Dans la série courrier de lecteur, je fais un sort à part à cette lettre ouverte à Robien.
Rappelons que celui-ci avait lancé une vaste polémique sur l’apprentissage de la lecture, soutenu par tous les anti-pédagos qui avaient leur relais dans son cabinet.
Roland Goigoux, un des meilleurs spécialistes de la lecture, pour s’en être tenu à un arrêté, en récusant une circulaire, a été interdit d’intervention à l’Ecole Supérieure de l’Education nationale (ESEN censée formée les « cadres » de l’EN, en l’occurrence des inspecteurs).
Cette interdiction et les attaques ad hominem du directeur de l’ESEN et du ministre ont suscité des réactions. Cependant, suivant une tradition bien ancrée (voir http://deblog-notes.over-blog.com/article-13394636.html), ma « lettre ouverte » ci-dessous a été taxée d’attaque ad hominem et le rappel de règles de droit d’inutile. Le respect de ces règles – fondement d’un état de droit – reste d’actualité quand on voit un président de la république décider la lecture d’une lettre dans toutes les classes de France, car tel était son bon plaisir, un ministre en faire une circulaire, et un porte parole prétendre que c’était une obligation (sans sanction, toutefois).
Cette lettre ouverte a amené une réponse qui élargit le débat au-delà de la question de la lecture : une politique de négation des marges d’autonomie des Etablissements Publics Locaux d’Enseignement (EPLE) là aussi, au mépris des textes réglementaires.

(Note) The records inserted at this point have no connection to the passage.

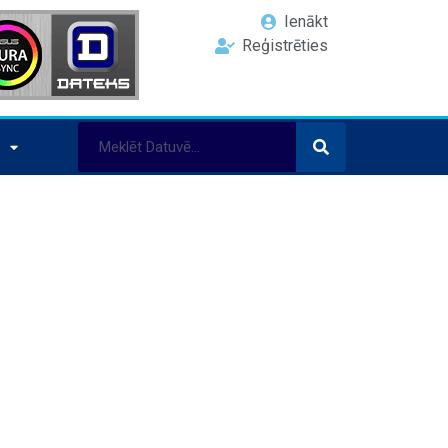
Ienākt
Reģistrēties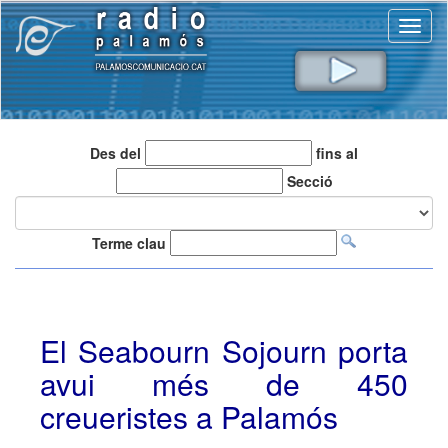
Toggl
naviga
Des del
fins al
Secció
Terme clau
El Seabourn Sojourn porta
avui més de 450
creueristes a Palamós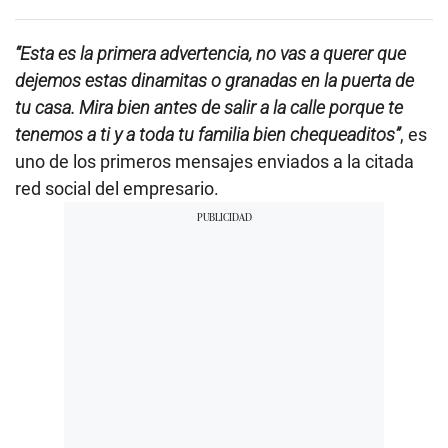
e
c
o
“Esta es la primera advertencia, no vas a querer que
n
d
dejemos estas dinamitas o granadas en la puerta de
s
tu casa. Mira bien antes de salir a la calle porque te
o
f
tenemos a ti y a toda tu familia bien chequeaditos”
, es
0
s
uno de los primeros mensajes enviados a la citada
e
red social del empresario.
c
o
n
d
s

Lettre ouverte à Monsieur de Robien,
Avec tout le respect que je dois à la fonction de Ministre – fût-elle occupée par des personnes qui illustrent à la perfection le Principe de Peter – je me permets de trouver un peu incongru que vous traitiez de chauffard un universitaire qui connaît mieux que vous le code d’apprentissage de la lecture que vous êtes censé avoir édicté.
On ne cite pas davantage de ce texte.